M. Catharine Evans and Ann Kane:
During that time the OSSE, headed by Deborah Gist, recommended that test scores at particular schools, like the highly touted Noyes Education Center, be investigated due to huge gains in proficiency rates. Noyes math scores alone increased from 22% for the fourth-grade class in 2007 to 84% in 2008.
Gist eventually asked McGraw-Hill to conduct an erasure analysis in 2008. McGraw-Hill flagged the most extreme cases of wrong-to-right erasures. Out of 96 schools flagged, eight campuses were the recipients of more than $1.5 million in bonuses from Rhee for high test scores. None of the schools flagged were investigated in 2008.
D.C. public school officials resisted Gist's efforts to validate the scores.
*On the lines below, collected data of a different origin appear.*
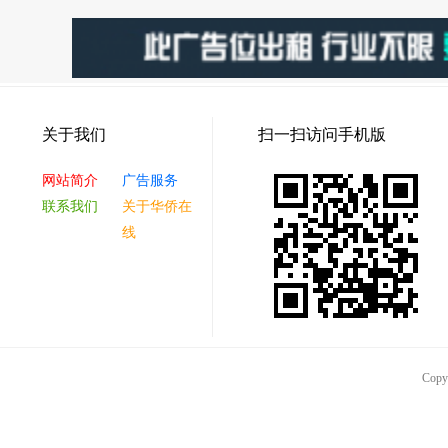
关于我们
扫一扫访问手机版
网站简介
广告服务
联系我们
关于华侨在
线
Co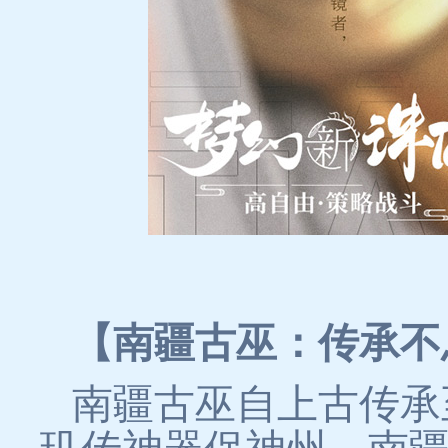
【南疆古巫：传承不
南疆古巫自上古传承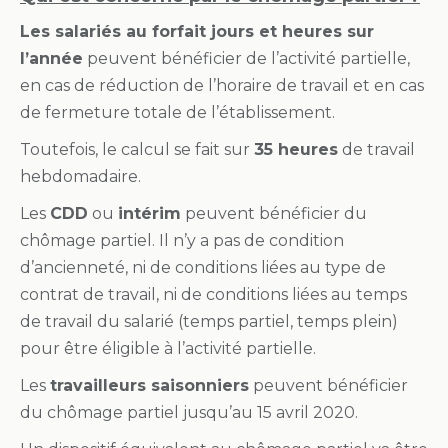
Les salariés au forfait jours et heures sur
l’année
peuvent bénéficier de l’activité partielle,
en cas de réduction de l’horaire de travail et en cas
de fermeture totale de l’établissement.
Toutefois, le calcul se fait sur
35 heures
de travail
hebdomadaire.
Les
CDD
ou
intérim
peuvent bénéficier du
chômage partiel. Il n’y a pas de condition
d’ancienneté, ni de conditions liées au type de
contrat de travail, ni de conditions liées au temps
de travail du salarié (temps partiel, temps plein)
pour être éligible à l’activité partielle.
Les
travailleurs saisonniers
peuvent bénéficier
du chômage partiel jusqu’au 15 avril 2020.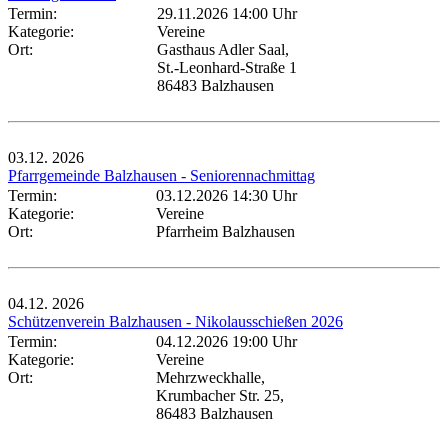
Termin:
29.11.2026 14:00 Uhr
Kategorie:
Vereine
Ort:
Gasthaus Adler Saal,
St.-Leonhard-Straße 1
86483 Balzhausen
03.12.
2026
Pfarrgemeinde Balzhausen - Seniorennachmittag
Termin:
03.12.2026 14:30 Uhr
Kategorie:
Vereine
Ort:
Pfarrheim Balzhausen
04.12.
2026
Schützenverein Balzhausen - Nikolausschießen 2026
Termin:
04.12.2026 19:00 Uhr
Kategorie:
Vereine
Ort:
Mehrzweckhalle,
Krumbacher Str. 25,
86483 Balzhausen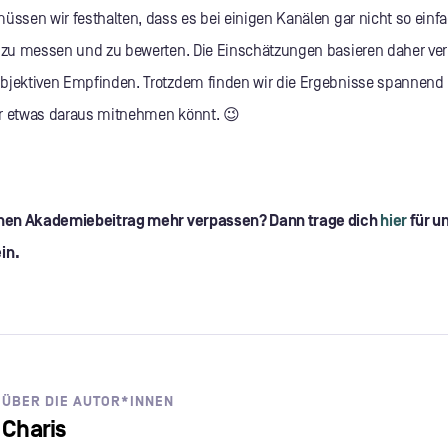
üssen wir festhalten, dass es bei einigen Kanälen gar nicht so einfa
r zu messen und zu bewerten. Die Einschätzungen basieren daher ve
bjektiven Empfinden. Trotzdem finden wir die Ergebnisse spannend 
r etwas daraus mitnehmen könnt. 😉
einen Akademiebeitrag mehr verpassen? Dann trage dich
hier
für u
in.
ÜBER DIE AUTOR*INNEN
Charis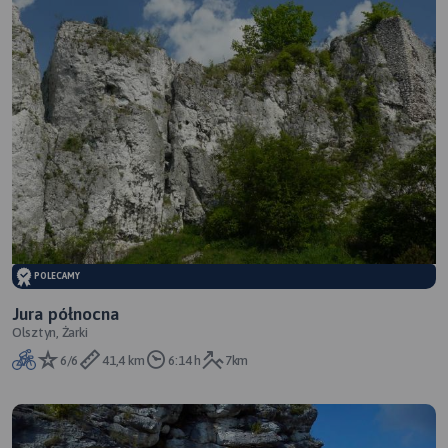
POLECAMY
Jura północna
Olsztyn, Żarki
6/6
41,4 km
6:14 h
7km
Documents obtained by USA Today showed that the chancellor's office, headed by Rhee and Henderson, was reluctant to investigate. Rhee's data and accountability officer employed stall tactics as well, ostensibly so DCPS could "be confident in the data provided" because of "the disruption and alarm an investigation would likely create."
Gist wrote to area schools requesting that they conduct their own examination of test anomalies. She eventually resigned in April 2009. Her successor, Kelli Briggs, who served a short term, dropped Gist's recommendations.